Saturday, January 15, 2022

The Redbreast by Jo Nesbo / The Fascist's Revenge

 



The Fascist's Revenge

By Patrick Anderson,
Monday, December 10, 2007

THE REDBREAST
By Jo Nesbo
Translated from the Norwegian by Don Bartlett
Harper. 519 pp. $24.95

The publisher of Jo Nesbo's "The Redbreast" reports that it was voted "Best Norwegian Crime Novel Ever Written" by members of Norwegian book clubs. I am not qualified to comment on that judgment, nor will I venture any dumb jokes about it, but will say that this is a fine novel, ambitious in concept, skillful in execution and grown-up in its view of people and events. In important ways it's also a political novel, one concerned with the threat of fascism, in Norway and by implication everywhere. All in all, "The Redbreast" certainly ranks with the best of current American crime fiction.

Nesbo's story begins with the fascism of World War II, when Vidkun Quisling's puppet regime ruled in Norway and thousands of young Norwegians volunteered to serve alongside German troops. After the war ended, many of those soldiers who returned to Norway were called traitors and sent to prison, and spent the rest of their lives embittered by this "betrayal." Early in the novel, we see several Norwegians fighting under terrible conditions at Leningrad in 1942-43. Some are killed or wounded, and the fate of others is unclear. These wartime scenes alternate with a present-day plot that shows neo-Nazis in Oslo. One is on trial for a vicious, unprovoked attack with a baseball bat on a Vietnamese restaurant owner. This skinhead makes ugly speeches in the courtroom ("Those of you who are trying to pretend that there is not a racial struggle going on here are either blind or traitors") and is freed on a technicality.

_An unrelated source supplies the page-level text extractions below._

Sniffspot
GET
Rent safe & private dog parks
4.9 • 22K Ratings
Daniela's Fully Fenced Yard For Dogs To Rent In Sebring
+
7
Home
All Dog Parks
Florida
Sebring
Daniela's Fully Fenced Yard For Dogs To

A detective named Harry Hole watches in disgust. A troublemaker like all good fictional detectives, Harry discovers that someone has smuggled into Norway a Maerklin, one of the most powerful and expensive rifles ever made. We know, although Harry does not, that the young skinhead he saw in court helped obtain the rifle for an old man who is dying of cancer. The old man is one of the soldiers from Leningrad. We learn that he is a bitter-end fascist, but we don't know whom he proposes to kill. The old man's cancer can be taken as a symbol of Nazism itself, as when he reflects, "He did his best not to think about cells dividing and dividing and dividing." Norway's neo-Nazi cells also are dividing.

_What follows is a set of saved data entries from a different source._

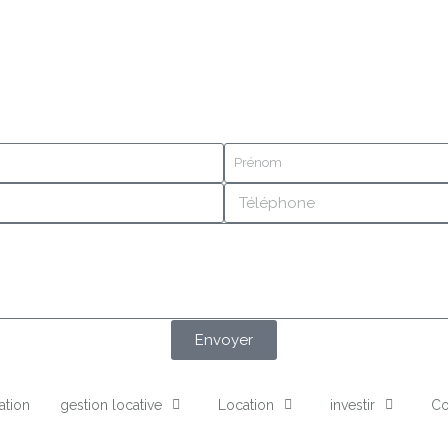
Envoyer
ation
gestion locative
Location
investir
Co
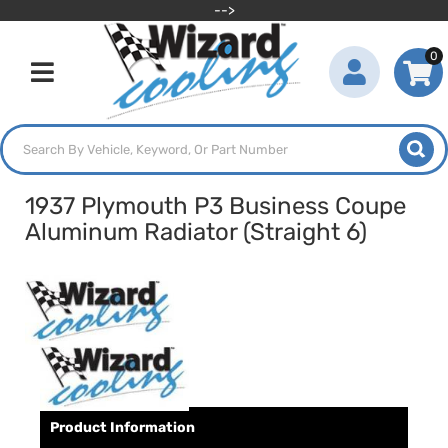
-->
0
Toggle navigation
1937 Plymouth P3 Business Coupe
Aluminum Radiator (Straight 6)
Product Information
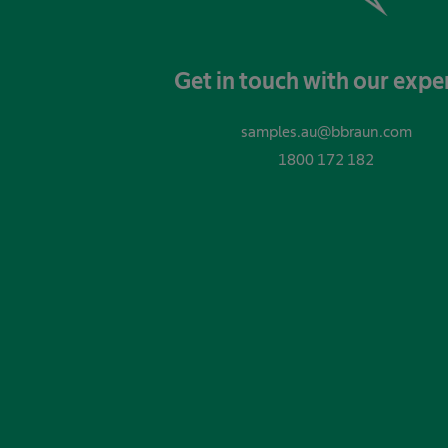
Get in touch with our expe
samples.au@bbraun.com
1800 172 182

Several people are killed. We meet aging veterans of the Eastern Front, but don't know which is the killer. We also meet a police official who secretly works with the neo-Nazis, and a senior official of the Foreign Office who's a closet fascist. This vain diplomat uses his status to force himself on young women, after which he makes I-am-superman speeches to them: "Our lifestyle demands of us that occasionally we have to be brutal, and this brutality requires strength." All this unfolds smoothly. We often don't know what's happening -- has this man changed his name? did that soldier survive or die? -- but we want to know, and we have clues to lead us on. Nesbo's writing is straightforward but with nice touches here and there. A soldier's head "hung like a snapped dandelion between his narrow soldiers." Harry sees "a white cloud scud across the sky like a passing doubt."

The end of the book, as Harry races to stop the old man from carrying out his assassination, recalls the suspenseful ending of "The Day of the Jackal." And the fact that Nesbo is able to make us understand, almost sympathize with, one crazy, homicidal old Nazi is itself an achievement. Not many novelists try to humanize Nazis. Nesbo did some of his research close to home: His father, at age 18, was one of the Norwegians who fought at Leningrad.

My only objection to the book is one I have about a good many novels. It has to do with names. In this case they're Norwegian, but that's not the problem. The problem is that two of the soldiers are named Gudeson and Gudbrand -- and, after 500 pages, if you put a gun to my head, I still couldn't tell you which is which. Two villains, 50-odd years apart, are Brockhard and Brandhaug. Other characters are named Signe, Sindre and Sverre. And there are policemen named Moller and Meirik and an old soldier named Mosken. The mind reels. Having written novels, I know that dreaming up names can drive you nuts, but coping with all-too-similar names can do the same to readers. I think Nesbo could have treated us with a bit more consideration, name-wise.

That aside, "The Redbreast" is an admirable meditation on how, generation after generation, the ugliest human instincts manifest themselves in a criminality that calls itself politics.